Comment la laïcité s'exerce-t-elle au sein de l'école ? Les règles sont-elles les mêmes que dans le reste de la société ?
HENRI PENA-RUIZ : Entre 1881 et 1886, les lois Jules Ferry ont séparé l'école publique de l'Église et instauré l'école laïque. L'Église (catholique) de l'époque a alors poussé des grands cris en disant "C'est l'École sans Dieu". Non, c'était l'École qui ne tranchait plus sur l'existence de Dieu. Comme la République, l'école n'est ni athée, ni croyante. Elle est neutre. Quand un enseignant prend une classe en charge, il sait qu'il y a des enfants issus de familles croyantes et athées. Il sait aussi qu'il lui appartient, non d'affirmer des convictions particulières, mais d'élever tous les élèves à la liberté de conscience par l'autonomie de jugement.

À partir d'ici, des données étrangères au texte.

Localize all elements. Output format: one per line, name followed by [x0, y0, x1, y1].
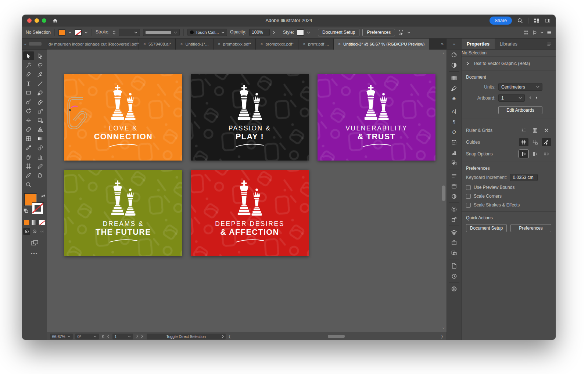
chevron-down-icon[interactable] — [85, 31, 88, 34]
transparency-panel-icon[interactable] — [447, 191, 461, 201]
gradient-panel-icon[interactable] — [447, 60, 461, 70]
checkbox[interactable] — [466, 194, 471, 199]
show-rulers-button[interactable] — [519, 126, 528, 134]
quick-document-setup-button[interactable]: Document Setup — [466, 224, 507, 232]
scale-tool[interactable] — [35, 107, 46, 115]
line-segment-tool[interactable] — [35, 79, 46, 88]
export-panel-icon[interactable] — [447, 237, 461, 248]
gradient-tool[interactable] — [35, 134, 46, 143]
close-tab-icon[interactable]: × — [303, 42, 305, 47]
layers-panel-icon[interactable] — [447, 227, 461, 237]
direct-selection-tool[interactable] — [35, 51, 46, 60]
close-tab-icon[interactable]: × — [143, 42, 146, 47]
chevron-down-icon[interactable] — [307, 31, 310, 34]
stroke-weight-stepper[interactable] — [112, 30, 116, 35]
snap-options-icon[interactable] — [532, 30, 537, 35]
stroke-weight-dropdown[interactable] — [119, 29, 140, 36]
artboard-dropdown[interactable]: 1 — [498, 94, 525, 102]
swap-fill-stroke-icon[interactable] — [41, 193, 46, 200]
menu-list-icon[interactable] — [546, 30, 552, 35]
artboard-2[interactable]: PASSION &PLAY ! — [191, 74, 309, 161]
expand-panels-icon[interactable]: » — [447, 39, 461, 50]
paint-none-button[interactable] — [39, 220, 45, 225]
graphic-styles-panel-icon[interactable] — [447, 181, 461, 191]
status-display[interactable]: Toggle Direct Selection — [147, 334, 226, 339]
default-fill-stroke-icon[interactable] — [24, 208, 28, 215]
column-graph-tool[interactable] — [35, 152, 46, 161]
eyedropper-tool[interactable] — [23, 143, 34, 152]
document-tab-3[interactable]: ×Untitled-1*... — [176, 39, 213, 50]
units-dropdown[interactable]: Centimeters — [498, 83, 542, 91]
collapse-toolbar-icon[interactable]: « — [24, 42, 26, 46]
zoom-level-dropdown[interactable]: 66.67% — [50, 334, 73, 339]
width-tool[interactable] — [23, 116, 34, 125]
character-panel-icon[interactable]: A — [447, 106, 461, 116]
pattern-options-panel-icon[interactable] — [447, 284, 461, 294]
zoom-window-button[interactable] — [42, 18, 46, 23]
canvas[interactable]: ˄ ˅ LOVE &CONNECTIONxPASSION &PLAY !VULN… — [47, 50, 447, 332]
document-tab-2[interactable]: ×5579408.ai* — [139, 39, 176, 50]
toolbar-grip[interactable] — [29, 42, 42, 46]
close-tab-icon[interactable]: × — [260, 42, 263, 47]
horizontal-scrollbar[interactable] — [235, 335, 437, 338]
curvature-tool[interactable] — [35, 70, 46, 79]
document-tab-4[interactable]: ×promptxxx.pdf* — [214, 39, 256, 50]
checkbox[interactable] — [466, 185, 471, 190]
stroke-label[interactable]: Stroke: — [96, 29, 110, 35]
hand-tool[interactable] — [35, 171, 46, 180]
paragraph-panel-icon[interactable]: ¶ — [447, 116, 461, 127]
preferences-button[interactable]: Preferences — [362, 29, 395, 36]
stroke-proxy-swatch[interactable] — [32, 203, 43, 214]
smart-guides-button[interactable] — [542, 138, 551, 146]
chevron-right-icon[interactable] — [273, 31, 275, 34]
chevron-down-icon[interactable] — [407, 31, 410, 34]
knife-tool[interactable] — [23, 171, 34, 180]
show-guides-button[interactable] — [519, 138, 528, 146]
close-window-button[interactable] — [27, 18, 32, 23]
history-panel-icon[interactable] — [447, 271, 461, 281]
blend-tool[interactable] — [35, 143, 46, 152]
tab-properties[interactable]: Properties — [462, 39, 495, 49]
panel-menu-icon[interactable] — [543, 39, 556, 49]
artboards-panel-icon[interactable] — [447, 248, 461, 258]
tab-overflow-icon[interactable]: » — [438, 39, 447, 50]
close-tab-icon[interactable]: × — [180, 42, 183, 47]
show-pixel-grid-button[interactable] — [542, 126, 551, 134]
style-swatch[interactable] — [297, 29, 304, 36]
artboard-1[interactable]: LOVE &CONNECTIONx — [64, 74, 182, 161]
shaper-tool[interactable] — [23, 97, 34, 106]
paintbrush-tool[interactable] — [35, 88, 46, 97]
share-button[interactable]: Share — [490, 17, 512, 25]
edit-toolbar-icon[interactable]: ••• — [22, 251, 47, 256]
chevron-down-icon[interactable] — [68, 31, 72, 34]
vertical-scrollbar[interactable]: ˄ ˅ — [441, 52, 446, 330]
panel-toggle-icon[interactable] — [545, 18, 551, 24]
shape-builder-tool[interactable] — [23, 125, 34, 134]
chevron-down-icon[interactable] — [540, 31, 544, 34]
scroll-down-icon[interactable]: ˅ — [441, 327, 446, 330]
stray-path-object[interactable] — [65, 95, 91, 135]
next-artboard-icon[interactable] — [136, 334, 139, 339]
scroll-left-icon[interactable]: ❬ — [228, 334, 231, 338]
snap-to-pixel-button[interactable] — [542, 150, 551, 158]
rotate-tool[interactable] — [23, 107, 34, 115]
artboard-3[interactable]: VULNERABILITY& TRUST — [318, 74, 435, 161]
vertical-scroll-thumb[interactable] — [442, 186, 445, 201]
previous-artboard-icon[interactable] — [107, 334, 110, 339]
appearance-panel-icon[interactable] — [447, 170, 461, 181]
selection-tool[interactable] — [23, 51, 34, 60]
quick-preferences-button[interactable]: Preferences — [510, 224, 551, 232]
lasso-tool[interactable] — [35, 61, 46, 69]
screen-mode-icon[interactable] — [22, 240, 47, 247]
show-grid-button[interactable] — [530, 126, 540, 134]
zoom-tool[interactable] — [23, 180, 34, 189]
workspace-switcher-icon[interactable] — [534, 18, 539, 24]
paint-gradient-button[interactable] — [31, 220, 37, 225]
opacity-label[interactable]: Opacity: — [230, 29, 246, 35]
brushes-panel-icon[interactable] — [447, 83, 461, 93]
asset-export-panel-icon[interactable] — [447, 214, 461, 224]
lock-guides-button[interactable] — [530, 138, 540, 146]
pathfinder-panel-icon[interactable] — [447, 158, 461, 168]
close-tab-icon[interactable]: × — [218, 42, 220, 47]
free-transform-tool[interactable] — [35, 116, 46, 125]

Mais l'école ne peut pas être un lieu de manifestation politique ou religieuse ni pour les enseignants ni pour les élèves. En cela, le régime de liberté à l'école n'est pas le même que dans le reste de la société civile. Et ce pour plusieurs raisons. Primo, car pour être disponibles à l'enseignement, les élèves ne doivent pas être divisés par des signes d'appartenance religieuse ou d'athéisme. Secundo, parce que n'étant pas parvenus à maturité, ils ne peuvent pas bénéficier du même régime de liberté que les adultes. C'est aussi un moyen d'éviter aux religieux de censurer dans l'école ce qui n'est pas compatible avec leur vision du monde. Aux États-Unis par exemple, des protestants particulièrement fanatiques, les "Born again", refusèrent l'enseignement de la théorie de l'évolution parce qu'ils considéraient que dans la Genèse, les espèces n'évoluent pas. Enfin, la loi du 15 mars 2004 interdit tous les signes religieux ostentatoires à l'école.